23 years ago I was almost 8 months into the journey of loosing my mom to suicide. If I am honest, I don’t really remember much from that year. I remember going to class and hanging out with friends. I remember my dad trying his hardest to continue traditions. You can say I was surviving…
Fast forward to this week. I have been volunteering with AFSP for over five years. This year I was honored that part of my journey was included in their annual report. Based on the questions I answered, I was highlighted today as a volunteer on social media.

The quote is based on my deep desire for those who suffer to not suffer in silence. I held guilt and shame deep in my heart for ten years and I work so others don’t have to have that burden. As I was reading comments on Instagram, one stuck out: “Love the notion that the two can exist at the same time. Survive and thrive!”
You see when I wrote the words that were quoted, my desire was for people to understand that at some point you no longer just survive a suicide loss, you thrive. For me it was a dichotomy: survive or thrive… and boy was this thinking faulty.
Our society is fully of dichotomies and it seems in the last few years it has only gotten worse. You are either good or bad. I either love or hate you. I agree 100% with you or disagree 100%. We have not left anything between the two… in reality we have not allowed for the complexity of life… the complexity of being human.
If I am honest, there are times I am thriving and then there are days I am back to surviving in regards to my mom’s death. The last six months have included more days of surviving my mom’s suicide than it has in a decade. I have crumbled in ways that I thought were a distant memory. Yet even on the days that crushed my heart, I find there were moments that I was thriving… and that is where the complexity of surviving and thriving live.
When I was a practicing counselor it was around the time the movie “The Dark Knight” came out. I hated the movie (too much violence and it was so dark), but it didn’t stop me from using it in sessions with clients. Many of my clients struggled with viewing their entire being as “bad” because of one action (if I am honest, I have struggled with the same thinking). I used the movie to challenge their thinking. I would ask if Batman is good or bad. They all would quickly respond and say good (how could they not, he is a superhero). I would point out that in the newest installment of his story while he is “good” some of his actions were more than suspect.
We are complex, we are human and dichotomies hurt all of us. Each day I live there are parts of my day that are amazing, they are parts that are difficult, but most of the day is in the middle without an extreme. The feelings and emotions ebb and flow as easily as the waves on the beach. And until we embrace the reality we continue to suffer.
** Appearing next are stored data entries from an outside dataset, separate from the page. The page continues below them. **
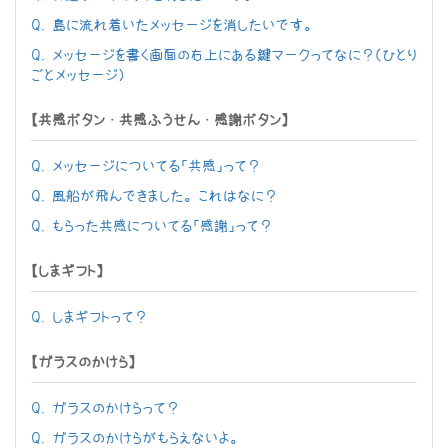
Q. 島に流れ着いたメッセージを消したいです。
Q. メッセージを書く画面の右上にある鍵マークってなに？（ひとり
ごとメッセージ）
【共感ボタン・共感ふうせん・感謝ボタン】
Q. メッセージについてる「共感」って？
Q. 風船が飛んできました。これはなに？
Q. もらった共感についてる「感謝」って？
【しまギフト】
Q. しまギフトって？
【ガラスのかけら】
Q. ガラスのかけらって？
Q. ガラスのかけらがもらえないよ。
I am grateful to say even in the last six months I have thrived more than survive my mom’s death, but I also am working to have grace for myself on the days that are more about surviving. I am learning to embrace where I am in the moment instead of demanding myself to be in a place that is not my reality. The more I learn to embrace the humanity of myself, the more I extend this humanity to others. We all survive some days and we all thrive others… but no one lives in one extreme. We are complex, we are human… and so are those around us.